O presidente dos EUA prometeu “algo muito difícil” a menos que Teerã aceite seu acordo
O presidente dos EUA, Donald Trump, disse que está a ponderar o envio de um segundo grupo de ataque de porta-aviões para o Médio Oriente, aumentando a pressão militar sobre o Irão e alertando que a diplomacia tem uma janela estreita.
As observações surgem antes de uma provável segunda ronda de conversações indirectas entre os EUA e o Irão, na próxima semana, após as negociações iniciais realizadas em Omã na sexta-feira – as primeiras desde os ataques israelo-americanos do ano passado.
“Temos uma armada indo para lá e outra pode estar indo”, Trump disse ao Axios na terça-feira.
“Ou faremos um acordo ou teremos que fazer algo muito difícil como da última vez”, disse ele, referindo-se aos ataques aéreos dos EUA em junho contra as instalações nucleares do Irã em Fordow, Natanz e Isfahan.
Trump afirmou que Teerão está agora a envolver-se mais seriamente porque já não duvida da sua vontade de usar a força, argumentando que os líderes iranianos anteriormente “exagerou na mão.” Além de um “acéfalo” acordo sobre o programa nuclear do Irão, o presidente dos EUA também espera abordar as capacidades de mísseis balísticos de Teerão.
O Irão, no entanto, rejeitou publicamente qualquer negociação para além do seu programa nuclear e insiste que não abrirá mão do seu direito de enriquecer urânio. O Ministro dos Negócios Estrangeiros, Abbas Araghchi, afirmou repetidamente que o enriquecimento é uma questão de soberania, sublinhando que o Irão está disposto a esclarecer a natureza pacífica das suas actividades nucleares, mas não aceitará uma “enriquecimento zero” demanda, mesmo sob ameaça de guerra. Teerã também descartou negociações sobre seu programa de mísseis, descrevendo-o como puramente defensivo.

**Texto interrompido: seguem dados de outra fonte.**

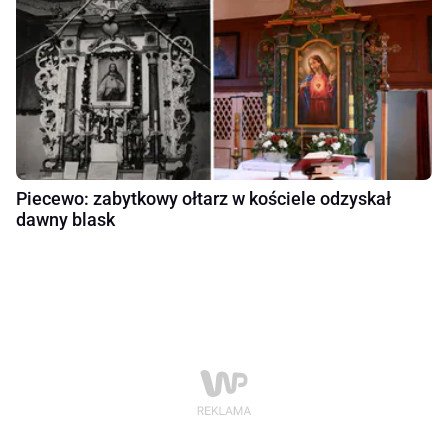
Piecewo: zabytkowy ołtarz w kościele odzyskał
dawny blask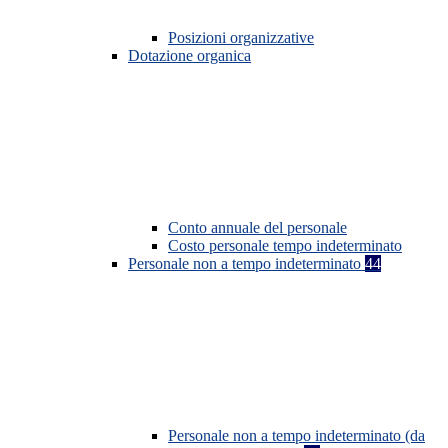
Posizioni organizzative
Dotazione organica
Conto annuale del personale
Costo personale tempo indeterminato
Personale non a tempo indeterminato
44
Personale non a tempo indeterminato (da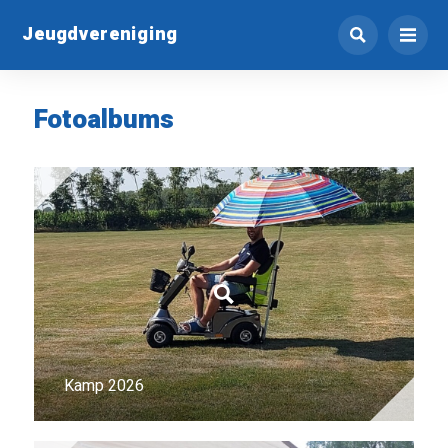
Jeugdvereniging
Fotoalbums
Kamp 2026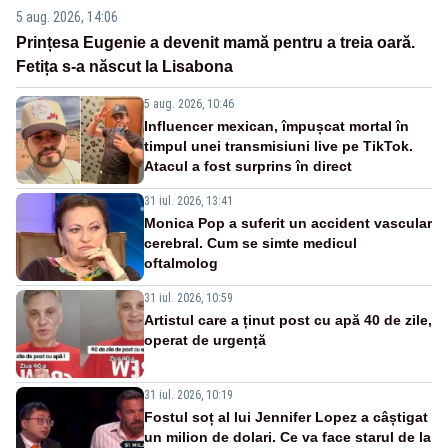
5 aug. 2026, 14:06
Prințesa Eugenie a devenit mamă pentru a treia oară.
Fetița s-a născut la Lisabona
5 aug. 2026, 10:46
Influencer mexican, împușcat mortal în
timpul unei transmisiuni live pe TikTok.
Atacul a fost surprins în direct
31 iul. 2026, 13:41
Monica Pop a suferit un accident vascular
cerebral. Cum se simte medicul
oftalmolog
31 iul. 2026, 10:59
Artistul care a ținut post cu apă 40 de zile,
operat de urgență
31 iul. 2026, 10:19
Fostul soț al lui Jennifer Lopez a câștigat
un milion de dolari. Ce va face starul de la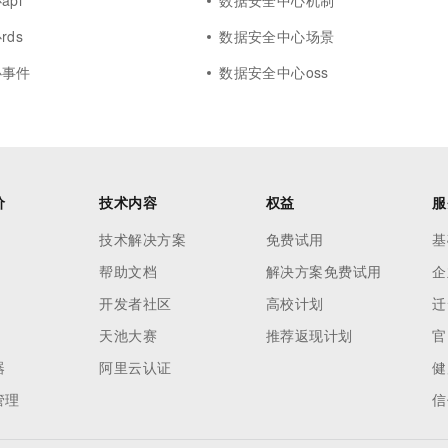
pi
数据安全中心机制
ds
数据安全中心场景
心事件
数据安全中心oss
价
技术内容
权益
服
技术解决方案
免费试用
基
帮助文档
解决方案免费试用
企
开发者社区
高校计划
迁
天池大赛
推荐返现计划
官
器
阿里云认证
健
管理
信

Autoridades iranianas alertaram que uma nova ação militar dos EUA desencadearia retaliações contra bases americanas na região. Araghchi disse que o Irã atacaria instalações dos EUA no Oriente Médio se fosse atacado, citando a profunda desconfiança após os ataques do ano passado e o crescente aumento militar dos EUA perto das fronteiras do Irã.
O primeiro-ministro israelense, Benjamin Netanyahu, deve se encontrar com Trump em Washington na quarta-feira. Embora Netanyahu tenha expressado ceticismo sobre as perspectivas de um acordo amplo, Trump rejeitou sugestões de tensão, dizendo que o líder israelense “também quer um acordo” – desde que seja um “bom negócio.”